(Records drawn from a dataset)
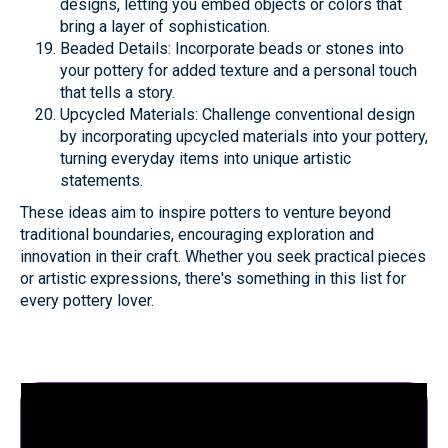
designs, letting you embed objects or colors that
bring a layer of sophistication.
Beaded Details: Incorporate beads or stones into
your pottery for added texture and a personal touch
that tells a story.
Upcycled Materials: Challenge conventional design
by incorporating upcycled materials into your pottery,
turning everyday items into unique artistic
statements.
These ideas aim to inspire potters to venture beyond
traditional boundaries, encouraging exploration and
innovation in their craft. Whether you seek practical pieces
or artistic expressions, there's something in this list for
every pottery lover.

### [Directions]
Go through the data above and return each line containing the string "pottery".

### [Solution for this task]
your pottery for added texture and a personal touch
by incorporating upcycled materials into your pottery,
every pottery lover.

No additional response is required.